Criterion Sunday 570: Zazie dans le Métro (1960)

I do know that I’ve read Raymond Queneau’s 1959 novel — the man who the following year would go on to found Oulipo, a collective known for their playful experimentation with narrative form — and surely what Malle has done with this film adaptation is to translate Queneau’s inventiveness and wit, and his particular glee in coining new words (certainly something that the subtitles are keen to capture). Whether it will be to your taste is another matter, and I found the non-stop “zaniness” of the whole enterprise was a little grating to me. That’s less to do with the young girl at the heart of the film (Catherine Demongeon, who’s not nearly as abrasive as the poster image would have you believe) and more the way that Malle has put it all together, with frequent recourse to sped-up sequences playing at a manic knockabout pace, quick cuts that violate time and space and create a certain level of magic (albeit not the same kind of magic that Rivette would dabble with the following decade in Céline and Julie Go Boating), and an exhaustingly inexhaustible energy from all its leads. There’s also a underlying weirdness about the way men respond to Zazie which seems somehow inappropriate but also difficult to pin down (I suppose one could write it off as ‘of its time’, except that Malle was often of another time when it comes to young women in his films). Still, I can’t fault the energy on display, and while it may not be for me, it has its definite charms.

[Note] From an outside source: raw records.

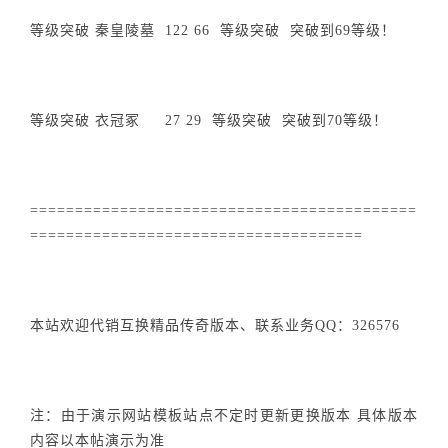
等级突破 秦皇陵墓 122 66 等级突破 突破到69等级！
等级突破 衣冠冢 27 29 等级突破 突破到70等级！
===========================================
=====================================
本站欢迎代销互换精品传奇版本、联系业务QQ：326576
注：由于演示网站模板站点不定时更新更换版本 具体版本
内容以本帖演示为准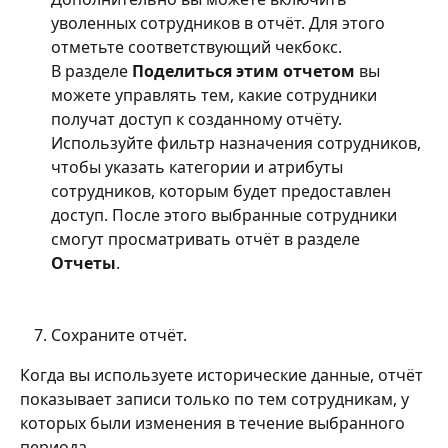
уволенных сотрудников в отчёт. Для этого 
отметьте соответствующий чекбокс.
В разделе 
Поделиться этим отчетом 
вы 
можете управлять тем, какие сотрудники 
получат доступ к созданному отчёту. 
Используйте фильтр назначения сотрудников, 
чтобы указать категории и атрибуты 
сотрудников, которым будет предоставлен 
доступ. После этого выбранные сотрудники 
смогут просматривать отчёт в разделе 
Отчеты
.
Сохраните отчёт.
Когда вы используете исторические данные, отчёт 
показывает записи только по тем сотрудникам, у 
которых были изменения в течение выбранного 
периода.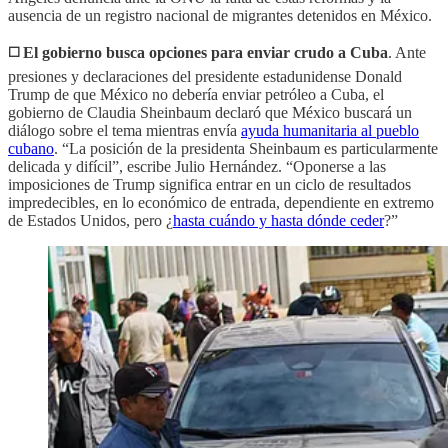
ausencia de un registro nacional de migrantes detenidos en México.
◻️ El gobierno busca opciones para enviar crudo a Cuba
. Ante
presiones y declaraciones del presidente estadunidense Donald
Trump de que México no debería enviar petróleo a Cuba, el
gobierno de Claudia Sheinbaum declaró que México buscará un
diálogo sobre el tema mientras envía
ayuda humanitaria al pueblo
cubano
. “La posición de la presidenta Sheinbaum es particularmente
delicada y difícil”, escribe Julio Hernández. “Oponerse a las
imposiciones de Trump significa entrar en un ciclo de resultados
impredecibles, en lo económico de entrada, dependiente en extremo
de Estados Unidos, pero ¿
hasta cuándo y hasta dónde ceder
?”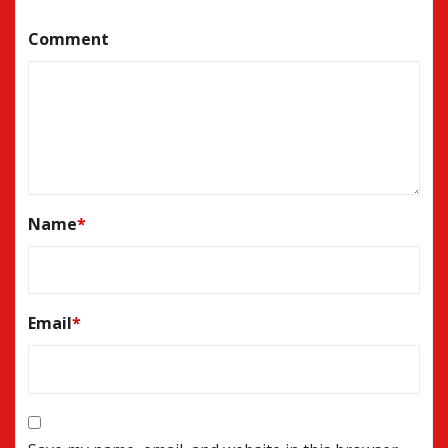
Comment
Name
*
Email
*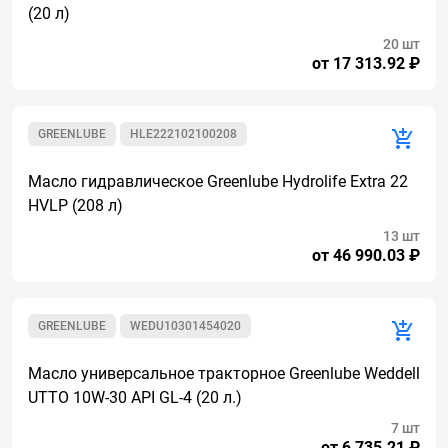
(20 л)
20 шт
от 17 313.92 ₽
GREENLUBE
HLE222102100208
Масло гидравлическое Greenlube Hydrolife Extra 22
HVLP (208 л)
13 шт
от 46 990.03 ₽
GREENLUBE
WEDU10301454020
Масло универсальное тракторное Greenlube Weddell
UTTO 10W-30 API GL-4 (20 л.)
7 шт
от 6 735.21 ₽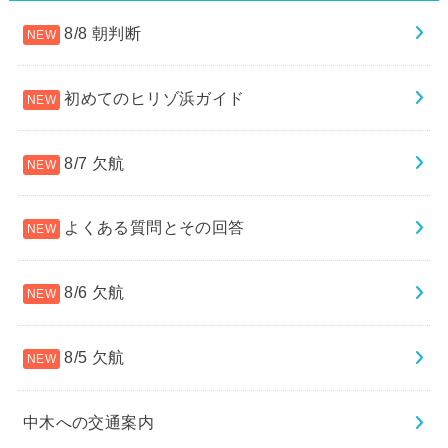
8/8 朝判断
初めてのヒリゾ浜ガイド
8/7 欠航
よくある質問とその回答
8/6 欠航
8/5 欠航
中木への交通案内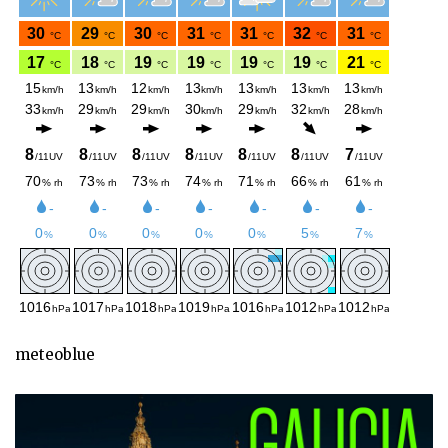
meteoblue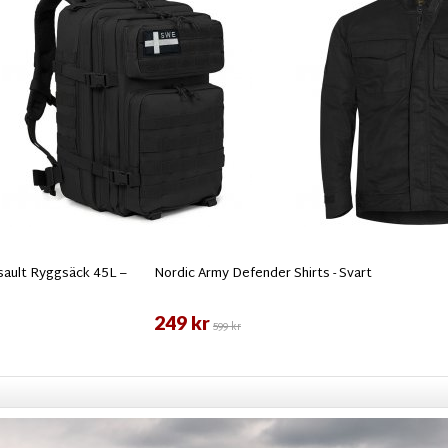
ault Ryggsäck 45L –
Nordic Army Defender Shirts - Svart
249 kr
599 kr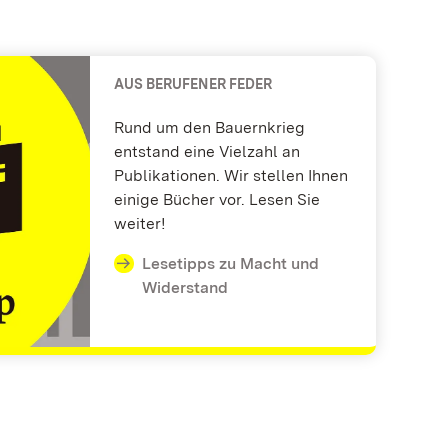
AUS BERUFENER FEDER
Rund um den Bauernkrieg
entstand eine Vielzahl an
Publikationen. Wir stellen Ihnen
einige Bücher vor. Lesen Sie
weiter!
Lesetipps zu Macht und
Widerstand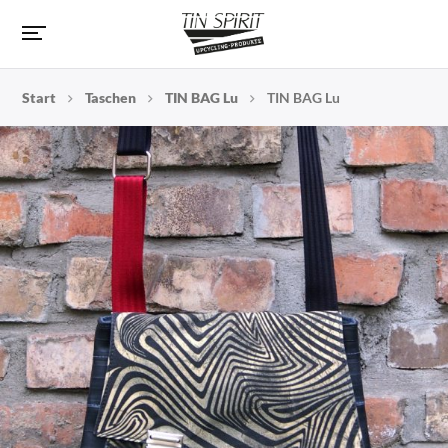
Start
Taschen
TIN BAG Lu
TIN BAG Lu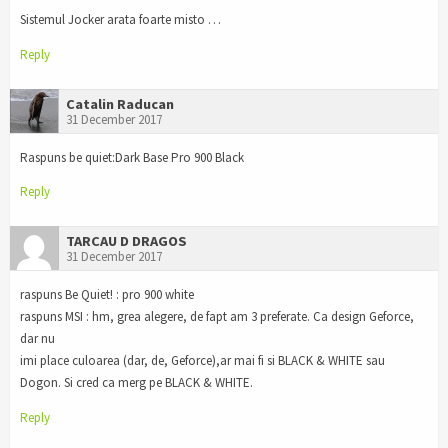
Sistemul Jocker arata foarte misto …
Reply
Catalin Raducan
31 December 2017
Raspuns be quiet:Dark Base Pro 900 Black
Reply
TARCAU D DRAGOS
31 December 2017
raspuns Be Quiet! : pro 900 white
raspuns MSI : hm, grea alegere, de fapt am 3 preferate. Ca design Geforce,
dar nu
imi place culoarea (dar, de, Geforce),ar mai fi si BLACK & WHITE sau
Dogon. Si cred ca merg pe BLACK & WHITE.
Reply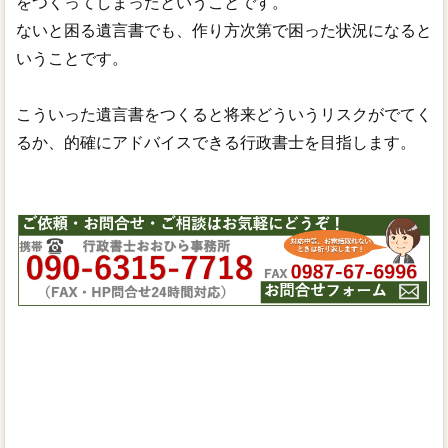
をつくってしまったということです。
ないと困る遺言書でも、作り方次第で困った状況になると
いうことです。
こういった遺言書をつくると将来どういうリスクがでてく
るか、的確にアドバイスできる行政書士を目指します。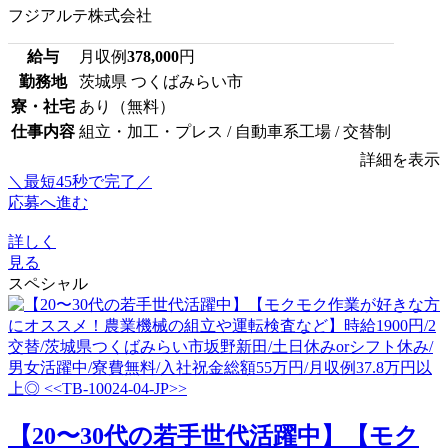
フジアルテ株式会社
給与
月収例
378,000
円
勤務地
茨城県 つくばみらい市
寮・社宅
あり（無料）
仕事内容
組立・加工・プレス / 自動車系工場 / 交替制
詳細を表示
＼最短45秒で完了／
応募へ進む
詳しく
見る
スペシャル
【20〜30代の若手世代活躍中】【モク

FILM REVIEW: Criterion Collection
Director Louis Malle; Writers Malle and Jean-Paul Rappeneau (based on the novel by Raymond Queneau); Cinematographer Henri Raichi; Starring Catherine Demongeot, Philippe Noiret, Hubert Deschamps; Length 92 minutes.

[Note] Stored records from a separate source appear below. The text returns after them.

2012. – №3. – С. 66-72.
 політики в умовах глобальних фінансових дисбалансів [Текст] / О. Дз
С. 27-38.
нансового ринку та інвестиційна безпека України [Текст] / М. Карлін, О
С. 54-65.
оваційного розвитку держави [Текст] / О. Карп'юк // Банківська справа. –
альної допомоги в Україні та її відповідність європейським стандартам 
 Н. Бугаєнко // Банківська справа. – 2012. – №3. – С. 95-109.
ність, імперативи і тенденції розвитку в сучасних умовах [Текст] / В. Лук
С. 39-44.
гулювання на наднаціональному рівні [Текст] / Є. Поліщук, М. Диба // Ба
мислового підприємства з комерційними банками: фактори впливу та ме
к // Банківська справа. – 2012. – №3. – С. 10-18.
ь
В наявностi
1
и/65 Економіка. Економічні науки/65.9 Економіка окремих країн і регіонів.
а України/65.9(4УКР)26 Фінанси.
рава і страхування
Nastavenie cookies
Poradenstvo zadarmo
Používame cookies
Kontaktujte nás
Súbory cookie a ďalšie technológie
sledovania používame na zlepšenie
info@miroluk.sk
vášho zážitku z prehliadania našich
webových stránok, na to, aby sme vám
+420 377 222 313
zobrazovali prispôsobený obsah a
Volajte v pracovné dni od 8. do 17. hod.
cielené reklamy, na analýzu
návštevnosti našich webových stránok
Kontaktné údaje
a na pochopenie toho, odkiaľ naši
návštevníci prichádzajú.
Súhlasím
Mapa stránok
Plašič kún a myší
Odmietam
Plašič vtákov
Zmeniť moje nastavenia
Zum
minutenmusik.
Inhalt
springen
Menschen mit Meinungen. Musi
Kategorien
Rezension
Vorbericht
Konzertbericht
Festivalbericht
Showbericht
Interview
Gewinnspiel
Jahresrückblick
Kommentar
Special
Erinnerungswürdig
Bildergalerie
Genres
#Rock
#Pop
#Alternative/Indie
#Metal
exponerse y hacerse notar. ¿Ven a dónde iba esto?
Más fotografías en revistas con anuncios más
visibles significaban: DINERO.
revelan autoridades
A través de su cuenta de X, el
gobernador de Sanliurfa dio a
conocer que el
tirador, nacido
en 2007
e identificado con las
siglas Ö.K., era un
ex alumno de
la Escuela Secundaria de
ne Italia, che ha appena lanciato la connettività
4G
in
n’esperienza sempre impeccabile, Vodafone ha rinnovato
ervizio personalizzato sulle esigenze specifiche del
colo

Seen at home (Blu-ray), Wellington, Sunday 18 September 2022.

Criterion Sunday 568: Kiss Me Deadly (1955)

One of the great 1950s noir films, this fits neatly into the wave of post-atomic paranoia films that were popular at the time (many being in the science-fiction and monster movie genre), though for much of the running time you wouldn’t really suspect it was anything outside the usual kind of setup. Hard-nosed detective Mike Hammer gets caught up with a mysterious lady (Cloris Leachman in her film debut), who happens across his sporty little car late one night on the California roads. The next thing he knows, they’ve been captured, she’s tortured to death, and he’s pushed off a cliff in his beloved car and comes to in a hospital. The rest of the film is him piecing together the mystery, visiting the kinds of people and places that are largely lost now (it’s set in the Bunker Hill neighbourhood), a shady underbelly of ordinary Los Angeles and its assorted characters — like the Greek car mechanic whose catchphrase is “va va voom”, or various denizens of the city’s nightlife. Hammer’s quest is all filmed in a typical noir style, and much of the film’s denouement has been cribbed for many other famous movies over the years (it will all seem very familiar), but this is a hard-boiled detective story that still very much holds up.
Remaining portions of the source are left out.